## [TASK]
Print, in exact form, the lines below from the one containing "An alt-3 table" through the one containing "Declarações (735, 1257)", and omit all others.

## [DATASET EXCERPTS]
----

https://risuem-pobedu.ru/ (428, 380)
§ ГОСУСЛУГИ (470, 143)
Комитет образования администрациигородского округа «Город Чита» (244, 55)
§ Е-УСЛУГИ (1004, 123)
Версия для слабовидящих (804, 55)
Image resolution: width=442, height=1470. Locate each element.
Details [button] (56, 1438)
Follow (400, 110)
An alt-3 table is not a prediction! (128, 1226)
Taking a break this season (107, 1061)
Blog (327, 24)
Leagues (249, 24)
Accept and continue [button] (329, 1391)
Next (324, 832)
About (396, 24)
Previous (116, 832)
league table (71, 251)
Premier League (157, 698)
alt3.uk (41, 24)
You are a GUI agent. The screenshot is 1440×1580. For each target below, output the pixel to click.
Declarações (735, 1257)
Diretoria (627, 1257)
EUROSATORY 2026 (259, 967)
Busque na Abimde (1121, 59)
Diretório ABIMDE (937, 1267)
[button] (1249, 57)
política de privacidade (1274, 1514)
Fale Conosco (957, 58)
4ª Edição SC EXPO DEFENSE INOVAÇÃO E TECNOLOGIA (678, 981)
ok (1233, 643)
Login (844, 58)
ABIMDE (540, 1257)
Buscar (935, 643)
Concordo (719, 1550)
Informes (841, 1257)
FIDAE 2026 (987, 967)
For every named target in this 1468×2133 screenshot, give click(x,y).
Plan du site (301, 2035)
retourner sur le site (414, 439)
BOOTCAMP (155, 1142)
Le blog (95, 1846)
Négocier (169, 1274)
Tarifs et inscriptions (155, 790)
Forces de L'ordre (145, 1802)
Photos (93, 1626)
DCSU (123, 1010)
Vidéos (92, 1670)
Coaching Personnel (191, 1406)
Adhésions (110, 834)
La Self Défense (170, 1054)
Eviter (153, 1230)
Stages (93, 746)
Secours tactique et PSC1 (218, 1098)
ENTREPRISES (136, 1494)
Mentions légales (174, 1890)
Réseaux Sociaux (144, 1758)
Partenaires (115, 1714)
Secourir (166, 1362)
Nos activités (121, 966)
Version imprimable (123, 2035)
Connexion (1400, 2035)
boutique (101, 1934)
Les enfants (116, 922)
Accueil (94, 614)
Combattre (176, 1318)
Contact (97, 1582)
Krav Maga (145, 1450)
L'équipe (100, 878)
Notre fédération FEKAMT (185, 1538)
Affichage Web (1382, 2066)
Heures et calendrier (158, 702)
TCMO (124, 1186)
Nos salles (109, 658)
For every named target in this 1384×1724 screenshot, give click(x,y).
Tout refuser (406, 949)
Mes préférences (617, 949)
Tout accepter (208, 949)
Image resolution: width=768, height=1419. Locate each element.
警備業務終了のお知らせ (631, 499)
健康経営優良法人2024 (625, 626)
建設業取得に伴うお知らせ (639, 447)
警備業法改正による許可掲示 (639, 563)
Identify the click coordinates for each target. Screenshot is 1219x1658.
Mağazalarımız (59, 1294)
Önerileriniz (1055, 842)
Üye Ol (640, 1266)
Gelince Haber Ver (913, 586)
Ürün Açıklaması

----

## [RESULT BELOW]
An alt-3 table is not a prediction! (128, 1226)
Taking a break this season (107, 1061)
Blog (327, 24)
Leagues (249, 24)
Accept and continue [button] (329, 1391)
Next (324, 832)
About (396, 24)
Previous (116, 832)
league table (71, 251)
Premier League (157, 698)
alt3.uk (41, 24)
You are a GUI agent. The screenshot is 1440×1580. For each target below, output the pixel to click.
Declarações (735, 1257)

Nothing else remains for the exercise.